With dialog boxes on OS X you tap Return to use the highlighted option and Esc
to select Cancel. (Notice how the keys' left-right position on the keyboard
matches the dialog?)

For the common "Don't Save | Cancel | Save..." dialog you can type Command-D
to choose Don't Save.

To get to the menu bar type Ctrl-F2.

I think OS X definitely directs you toward using the mouse, but I've found
that keyboard shortcuts do exist for most everything.

------
maxklein
The real problem with keyboarding is the TERRIBLE lack of consistency. Apart
from a very few commands, most applications seem to just randomly select
keyboard letters to map to tasks based on the first letter of the english
word. When I switch to a german keyboard, the key stroke commands change
again! I use my apple, and things are different again.

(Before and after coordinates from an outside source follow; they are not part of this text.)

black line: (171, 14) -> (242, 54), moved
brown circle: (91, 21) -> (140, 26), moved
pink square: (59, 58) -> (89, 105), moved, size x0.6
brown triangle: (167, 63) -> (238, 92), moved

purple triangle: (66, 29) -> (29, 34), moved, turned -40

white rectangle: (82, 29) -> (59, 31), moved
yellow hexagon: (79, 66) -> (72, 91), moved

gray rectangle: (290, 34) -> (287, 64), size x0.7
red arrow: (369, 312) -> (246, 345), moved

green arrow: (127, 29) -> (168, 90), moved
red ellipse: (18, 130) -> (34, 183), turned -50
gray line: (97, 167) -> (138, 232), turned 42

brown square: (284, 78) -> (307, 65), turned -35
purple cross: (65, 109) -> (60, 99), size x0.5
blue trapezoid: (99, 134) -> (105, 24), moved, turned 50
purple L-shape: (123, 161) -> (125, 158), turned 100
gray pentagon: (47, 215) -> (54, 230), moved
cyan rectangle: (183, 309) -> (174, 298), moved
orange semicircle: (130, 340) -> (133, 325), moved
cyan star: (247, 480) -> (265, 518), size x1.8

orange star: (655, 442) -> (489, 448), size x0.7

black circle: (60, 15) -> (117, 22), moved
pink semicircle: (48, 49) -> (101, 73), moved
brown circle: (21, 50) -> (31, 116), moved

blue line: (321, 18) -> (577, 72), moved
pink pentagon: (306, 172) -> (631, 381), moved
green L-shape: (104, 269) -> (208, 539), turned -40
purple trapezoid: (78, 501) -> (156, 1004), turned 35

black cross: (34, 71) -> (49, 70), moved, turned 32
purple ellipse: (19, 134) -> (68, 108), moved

It does not work. A UI has to be consistent, and keyboard commands are
extremely inconsistent. Look at the vim style commands and compare them to the
windows style commands.

And another problem with keyboard commands is that there is no hint. How many
people have gotten stuck in vim because the interface is not acting as
expected?

Using a gui to shut down an App, I look for an X and press it. Using a
keyboard, it could be ctrl+q, ctrl+c, ESC, :q!, Alt+F4, Alt+B (German
Systems), Alt+Q (English Systems) or exit().

It's TERRIBLE user interface design to have so many different ways of
performing the same action on the same operating system.

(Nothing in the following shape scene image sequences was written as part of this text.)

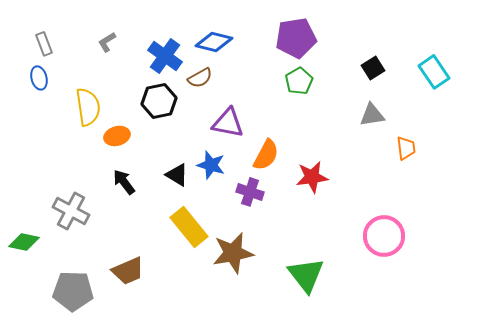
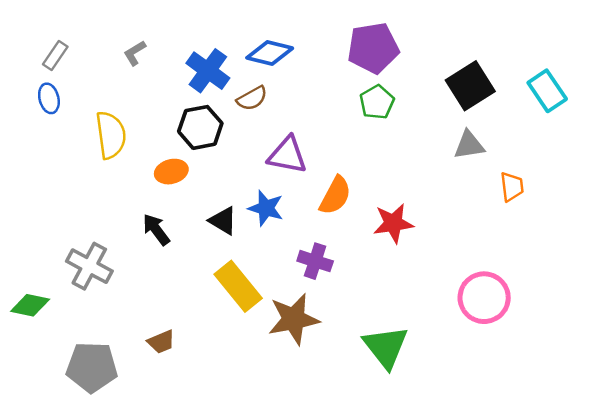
gray rectangle: (44, 44) -> (55, 56), turned 55
black square: (373, 68) -> (470, 86), size x1.6
orange ellipse: (117, 136) -> (171, 172), moved
purple cross: (250, 192) -> (315, 261), moved
brown trapezoid: (128, 271) -> (161, 342), size x0.7

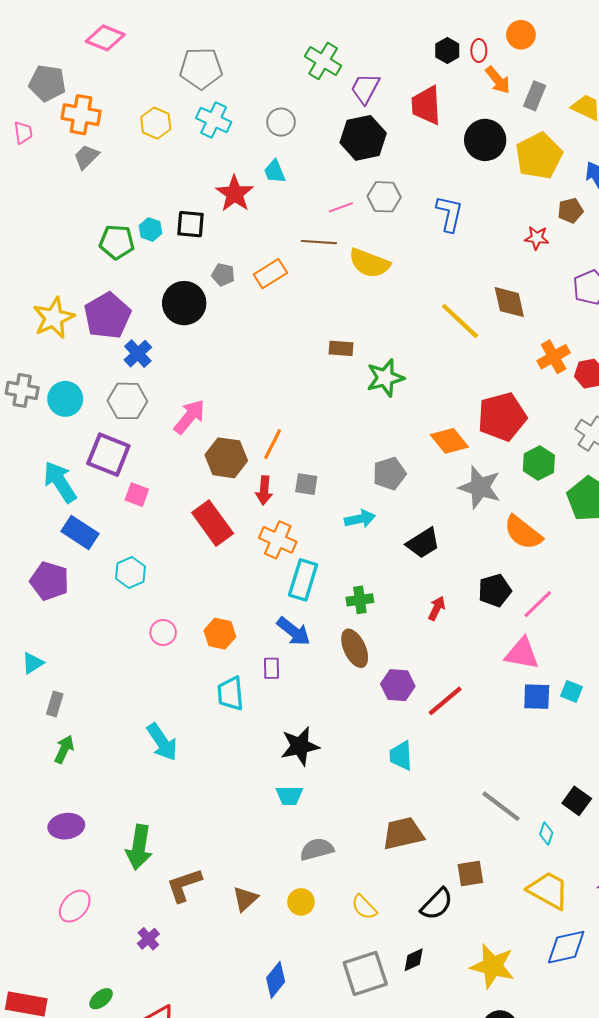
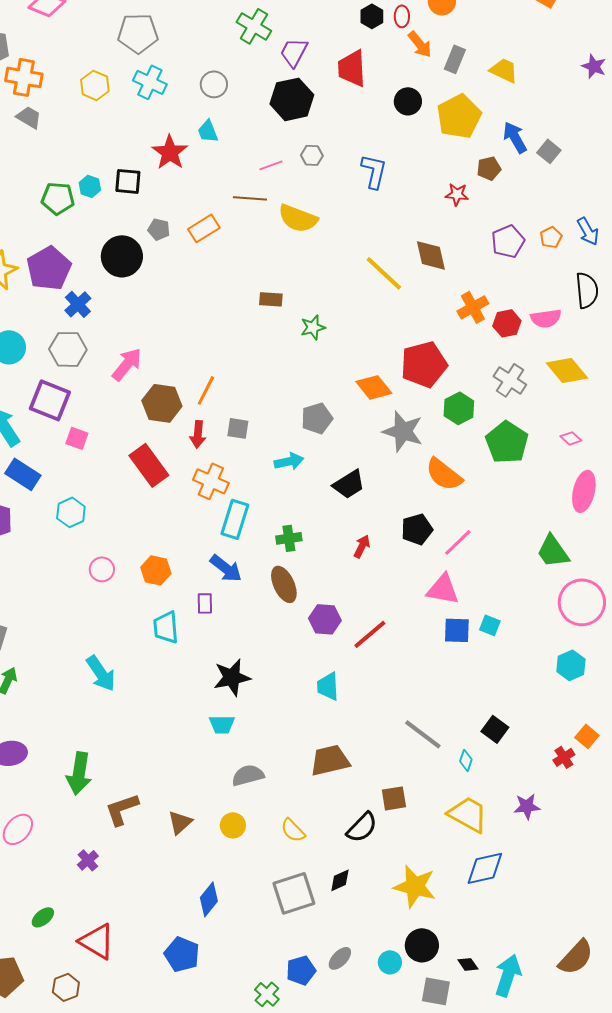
black circle: (485, 140) -> (408, 101), size x0.7
gray trapezoid: (86, 157) -> (29, 117), turned 76
gray hexagon: (384, 197) -> (312, 155), size x0.7
green star: (385, 378) -> (313, 327), size x0.7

F1 works because it's always Help. The arrow keys work because they always
mean the same thing. That's how keystroke commands should work: One
combination, one meaning - all the time and everywhere! So when you learn that
stuff, you know it.

I don't want to invest my time in learning app specific shortcuts for
applications that I don't use that often. And that are liable to change
anytime.

The state of keyboard control of software is broken, and has been broken for a
long time.

My suggestion for the fix - an OLED keyboard that switches to "command mode"
when a button is pressed. So the commands are always in the same position with
all apps, all layouts, all languages and stay consistent.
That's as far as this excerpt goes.